| Exercise prompt |
Lines before the one containing "Segment every instance of left kidney" are not copied; that line and every one after it, through the end of the material below, are printed exactly, without pictures.

──────── Records

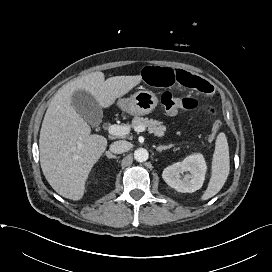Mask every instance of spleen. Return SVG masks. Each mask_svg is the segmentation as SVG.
<instances>
[{"instance_id":"spleen-1","label":"spleen","mask_w":272,"mask_h":272,"mask_svg":"<svg viewBox=\"0 0 272 272\" xmlns=\"http://www.w3.org/2000/svg\"><path fill=\"white\" fill-rule=\"evenodd\" d=\"M230 171L229 147L225 133L218 134L212 159L211 178L201 199L215 196L225 184Z\"/></svg>"}]
</instances>
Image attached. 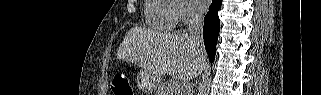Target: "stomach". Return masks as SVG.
Masks as SVG:
<instances>
[{"label":"stomach","mask_w":321,"mask_h":95,"mask_svg":"<svg viewBox=\"0 0 321 95\" xmlns=\"http://www.w3.org/2000/svg\"><path fill=\"white\" fill-rule=\"evenodd\" d=\"M137 85L143 91H153L157 85V79L146 71L141 70L137 76Z\"/></svg>","instance_id":"obj_1"}]
</instances>
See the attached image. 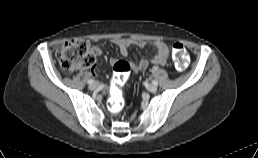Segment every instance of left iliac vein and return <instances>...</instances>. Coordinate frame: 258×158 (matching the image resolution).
<instances>
[{
	"label": "left iliac vein",
	"mask_w": 258,
	"mask_h": 158,
	"mask_svg": "<svg viewBox=\"0 0 258 158\" xmlns=\"http://www.w3.org/2000/svg\"><path fill=\"white\" fill-rule=\"evenodd\" d=\"M147 89H148L149 92L154 93V92L157 91L158 87H157V85L150 84V85L147 87Z\"/></svg>",
	"instance_id": "obj_1"
}]
</instances>
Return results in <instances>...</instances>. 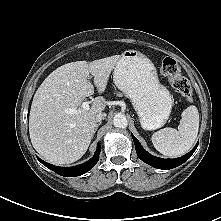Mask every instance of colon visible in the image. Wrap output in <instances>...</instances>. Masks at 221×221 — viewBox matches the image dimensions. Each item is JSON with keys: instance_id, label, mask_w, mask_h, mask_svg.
I'll return each mask as SVG.
<instances>
[{"instance_id": "1", "label": "colon", "mask_w": 221, "mask_h": 221, "mask_svg": "<svg viewBox=\"0 0 221 221\" xmlns=\"http://www.w3.org/2000/svg\"><path fill=\"white\" fill-rule=\"evenodd\" d=\"M162 74L168 78L172 87L185 100L191 101L193 92L188 80L182 76L178 62L170 57L164 58L161 65Z\"/></svg>"}]
</instances>
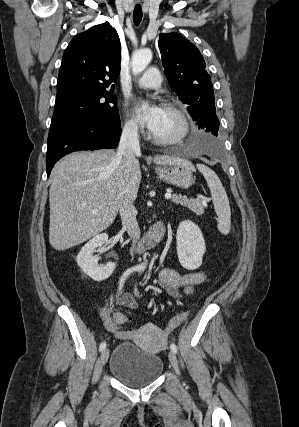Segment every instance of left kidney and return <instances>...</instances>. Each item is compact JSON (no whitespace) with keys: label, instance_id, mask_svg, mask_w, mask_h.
<instances>
[{"label":"left kidney","instance_id":"obj_1","mask_svg":"<svg viewBox=\"0 0 299 427\" xmlns=\"http://www.w3.org/2000/svg\"><path fill=\"white\" fill-rule=\"evenodd\" d=\"M176 239L180 264L188 270L198 269L206 251L205 240L200 228L192 221H182L177 229Z\"/></svg>","mask_w":299,"mask_h":427}]
</instances>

────────────────

| Result of the task |
Segment every instance of left kidney and return <instances>...</instances>. Each item is compact JSON (no whitespace) with keys: label, instance_id, mask_svg, mask_w, mask_h.
<instances>
[{"label":"left kidney","instance_id":"obj_1","mask_svg":"<svg viewBox=\"0 0 299 427\" xmlns=\"http://www.w3.org/2000/svg\"><path fill=\"white\" fill-rule=\"evenodd\" d=\"M176 239L180 264L188 270L198 269L206 251L205 240L200 228L192 221H182L177 229Z\"/></svg>","mask_w":299,"mask_h":427}]
</instances>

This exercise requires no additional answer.